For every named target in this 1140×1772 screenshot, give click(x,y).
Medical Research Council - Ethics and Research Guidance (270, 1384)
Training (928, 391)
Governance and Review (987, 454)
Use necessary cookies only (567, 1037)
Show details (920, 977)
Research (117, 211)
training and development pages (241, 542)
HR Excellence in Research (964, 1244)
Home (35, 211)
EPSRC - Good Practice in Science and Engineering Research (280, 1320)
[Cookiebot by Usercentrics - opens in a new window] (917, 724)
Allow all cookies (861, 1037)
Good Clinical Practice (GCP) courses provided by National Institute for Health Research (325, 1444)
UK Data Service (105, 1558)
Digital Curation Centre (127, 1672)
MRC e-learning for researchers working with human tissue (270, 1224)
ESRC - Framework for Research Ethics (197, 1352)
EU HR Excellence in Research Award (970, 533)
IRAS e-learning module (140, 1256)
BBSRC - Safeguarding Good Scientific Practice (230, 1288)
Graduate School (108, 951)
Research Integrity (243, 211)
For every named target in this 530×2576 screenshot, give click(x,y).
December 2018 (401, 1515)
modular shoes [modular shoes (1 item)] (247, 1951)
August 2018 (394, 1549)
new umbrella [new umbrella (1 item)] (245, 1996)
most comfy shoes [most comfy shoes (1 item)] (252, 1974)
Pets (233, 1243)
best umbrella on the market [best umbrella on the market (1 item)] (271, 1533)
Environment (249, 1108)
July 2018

* WHAT YOU SHOULD DO *
Print the whole listing again, exactly.

* RESPONSE BELOW *
For every named target in this 1140×1772 screenshot, give click(x,y).
Medical Research Council - Ethics and Research Guidance (270, 1384)
Training (928, 391)
Governance and Review (987, 454)
Use necessary cookies only (567, 1037)
Show details (920, 977)
Research (117, 211)
training and development pages (241, 542)
HR Excellence in Research (964, 1244)
Home (35, 211)
EPSRC - Good Practice in Science and Engineering Research (280, 1320)
[Cookiebot by Usercentrics - opens in a new window] (917, 724)
Allow all cookies (861, 1037)
Good Clinical Practice (GCP) courses provided by National Institute for Health Research (325, 1444)
UK Data Service (105, 1558)
Digital Curation Centre (127, 1672)
MRC e-learning for researchers working with human tissue (270, 1224)
ESRC - Framework for Research Ethics (197, 1352)
EU HR Excellence in Research Award (970, 533)
IRAS e-learning module (140, 1256)
BBSRC - Safeguarding Good Scientific Practice (230, 1288)
Graduate School (108, 951)
Research Integrity (243, 211)
For every named target in this 530×2576 screenshot, give click(x,y).
December 2018 (401, 1515)
modular shoes [modular shoes (1 item)] (247, 1951)
August 2018 (394, 1549)
new umbrella [new umbrella (1 item)] (245, 1996)
most comfy shoes [most comfy shoes (1 item)] (252, 1974)
Pets (233, 1243)
best umbrella on the market [best umbrella on the market (1 item)] (271, 1533)
Environment (249, 1108)
July 2018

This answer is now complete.